The organization generally may not vote on non-routine matters, which, for purposes of the Annual Meeting, consist of Proposals 1 and 3. Instead, it will inform the inspector of election that it does not have the authority to vote on those matters. This is referred to as a “broker non-vote.”
For the purpose of determining a quorum, the total number of putative shares (29,179,574) will be subtracted from the total number of shares present such that 36,679,575 shares or 83% of the total number of shares of common stock issued and outstanding as of the record date will need to be present at the meeting.
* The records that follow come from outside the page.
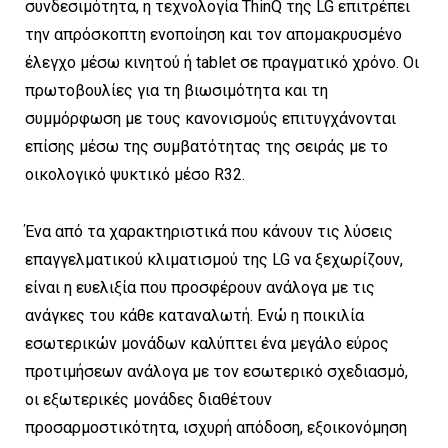
συνδεσιμότητα, η τεχνολογία ThinQ της LG επιτρέπει
την απρόσκοπτη ενοποίηση και τον απομακρυσμένο
έλεγχο μέσω κινητού ή tablet σε πραγματικό χρόνο. Οι
πρωτοβουλίες για τη βιωσιμότητα και τη
συμμόρφωση με τους κανονισμούς επιτυγχάνονται
επίσης μέσω της συμβατότητας της σειράς με το
οικολογικό ψυκτικό μέσο R32.
Ένα από τα χαρακτηριστικά που κάνουν τις λύσεις
επαγγελματικού κλιματισμού της LG να ξεχωρίζουν,
είναι η ευελιξία που προσφέρουν ανάλογα με τις
ανάγκες του κάθε καταναλωτή. Ενώ η ποικιλία
εσωτερικών μονάδων καλύπτει ένα μεγάλο εύρος
προτιμήσεων ανάλογα με τον εσωτερικό σχεδιασμό,
οι εξωτερικές μονάδες διαθέτουν
προσαρμοστικότητα, ισχυρή απόδοση, εξοικονόμηση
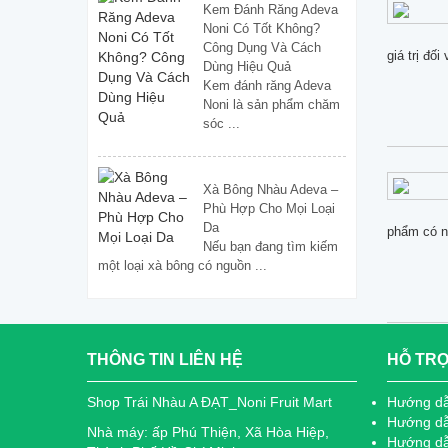
Kem Đánh Răng Adeva
Noni Có Tốt Không?
Công Dụng Và Cách
giá trị đố
Dùng Hiệu Quả
Kem đánh răng Adeva
Noni là sản phẩm chăm
sóc ...
Xà Bông Nhàu Adeva –
Phù Hợp Cho Mọi Loại
Da
phẩm có ng
Nếu bạn đang tìm kiếm
một loại xà bông có nguồn ...
THÔNG TIN LIÊN HỆ
HỖ TR
Shop Trái Nhàu A ĐẠT_Noni Fruit Mart
Hướng d
Hướng dẫ
Nhà máy: ấp Phú Thiện, Xã Hòa Hiệp,
Hướng dẫ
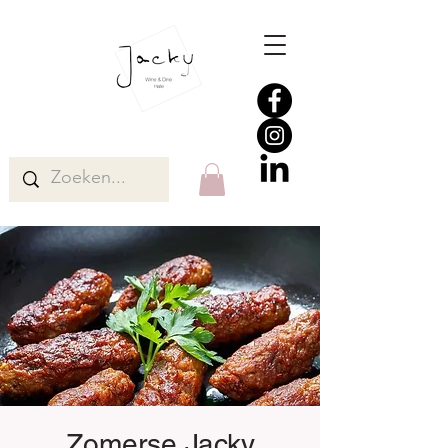
Zomerse Jacky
Vote Required for Election or Approval
Introduction
Our only voting securities are outstanding shares of common stock. As of the record date, which is 5 p.m., Eastern time, on June 21, 2021, there were outstanding 44,179,574 shares of common stock, each of which will be entitled to one vote on each proposal, resulting in a total of 44,179,574 votes capable of being cast on each proposal.
As described under “Proposal 2—Ratification of Charter Amendment to Increase Authorized Common Stock,” there may be uncertainty regarding the validity or effectiveness of the certificate of amendment to our restated certificate of incorporation filed with the Delaware Secretary of State on March 25, 2021, or the Share Increase Amendment, which was intended to increase the number of authorized shares of common stock from 15,000,000 to 100,000,000. To eliminate that uncertainty, and to determine whether a quorum is present and whether each proposal has been adopted at the Annual Meeting, we will instruct the inspector of elections to subtract the total number of “putative” shares of common stock (29,179,574) from (i) the total number of shares present for quorum purposes, and (ii) the total number of votes cast in favor of each proposal. We refer to such shares of common stock as putative stock because the board of directors cannot determine with certainty that such shares are valid. Only stockholders of record on the record date are entitled to vote at the Annual Meeting.
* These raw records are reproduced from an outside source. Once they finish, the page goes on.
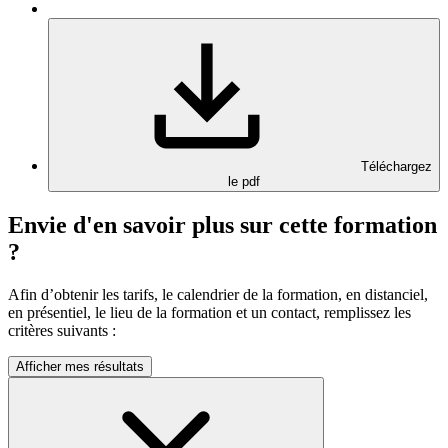
Téléchargez
le pdf
Envie d'en savoir plus sur cette formation
?
Afin d’obtenir les tarifs, le calendrier de la formation, en distanciel,
en présentiel, le lieu de la formation et un contact, remplissez les
critères suivants :
Afficher mes résultats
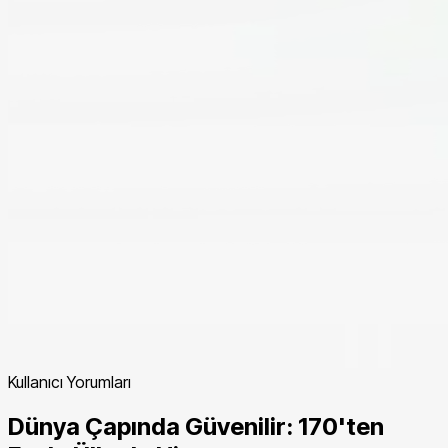
Kullanıcı Yorumları
Dünya Çapında Güvenilir: 170'ten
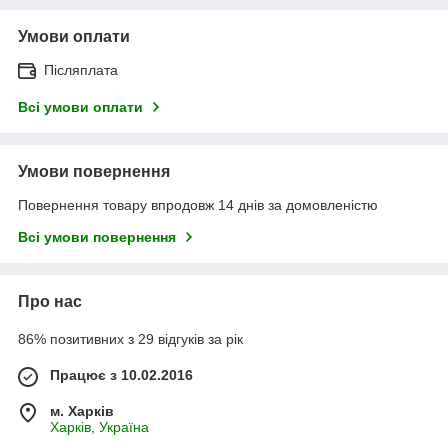
Умови оплати
Післяплата
Всі умови оплати
Умови повернення
Повернення товару впродовж 14 днів за домовленістю
Всі умови повернення
Про нас
86% позитивних з 29 відгуків за рік
Працює з 10.02.2016
м. Харків
Харків, Україна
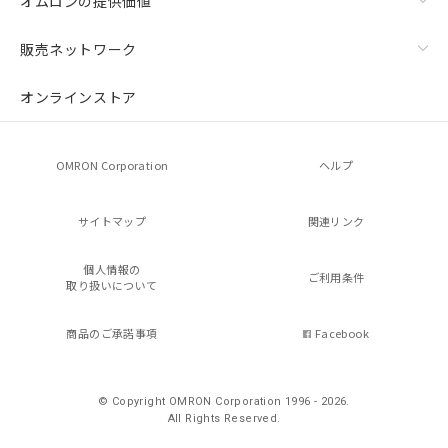
オムロンの提供価値
販売ネットワーク
オンラインストア
OMRON Corporation
ヘルプ
サイトマップ
関連リンク
個人情報の
ご利用条件
取り扱いについて
商品のご承諾事項
Facebook
© Copyright OMRON Corporation 1996 - 2026.
All Rights Reserved.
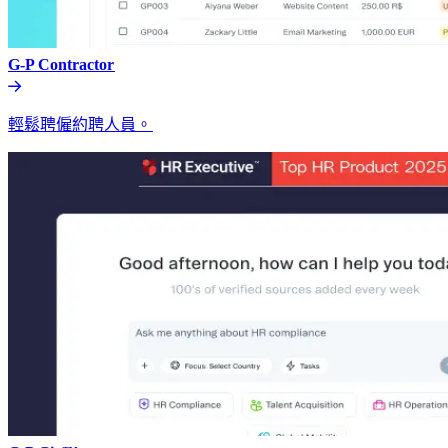
G-P Contractor​​
輕鬆聘僱約聘人員。​​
Only holders of record of common stock as of the record date will be entitled to vote at the Annual Meeting. A quorum for the transaction of business at the Annual Meeting will be met if at least 36,679,575 shares of common stock are present virtually or represented by proxy, which number represents approximately 83% of the common stock issued and outstanding as of the record date including all shares of putative stock.